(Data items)
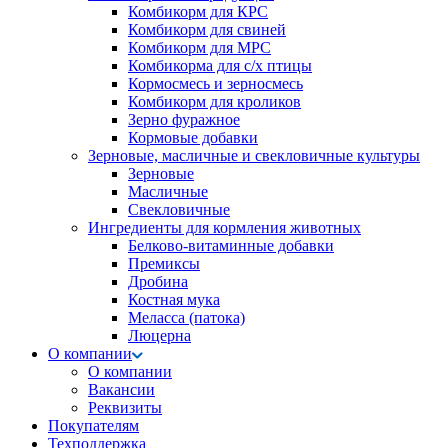
Комбикорм для КРС
Комбикорм для свиней
Комбикорм для МРС
Комбикорма для с/х птицы
Кормосмесь и зерносмесь
Комбикорм для кроликов
Зерно фуражное
Кормовые добавки
Зерновые, масличные и свекловичные культуры
Зерновые
Масличные
Свекловичные
Ингредиенты для кормления животных
Белково-витаминные добавки
Премиксы
Дробина
Костная мука
Меласса (патока)
Люцерна
О компании
О компании
Вакансии
Реквизиты
Покупателям
Техподдержка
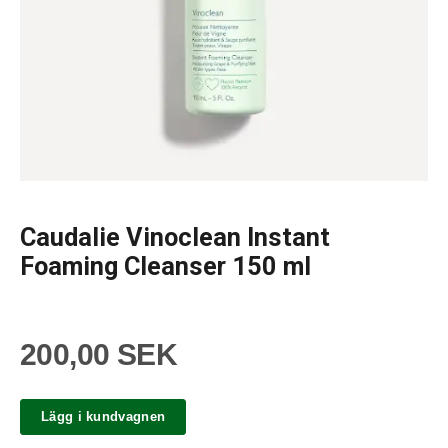
Caudalie Vinoclean Instant
Foaming Cleanser 150 ml
200,00 SEK
Lägg i kundvagnen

> _DIRECTIONS FOR THIS TASK_
Starting at the line that contains "Комбикорм для МРС", return every line through the end of the records above exactly as written, and return no pictures.

> _REPLY_
Комбикорм для МРС
Комбикорма для с/х птицы
Кормосмесь и зерносмесь
Комбикорм для кроликов
Зерно фуражное
Кормовые добавки
Зерновые, масличные и свекловичные культуры
Зерновые
Масличные
Свекловичные
Ингредиенты для кормления животных
Белково-витаминные добавки
Премиксы
Дробина
Костная мука
Меласса (патока)
Люцерна
О компании
О компании
Вакансии
Реквизиты
Покупателям
Техподдержка
Caudalie Vinoclean Instant
Foaming Cleanser 150 ml
200,00 SEK
Lägg i kundvagnen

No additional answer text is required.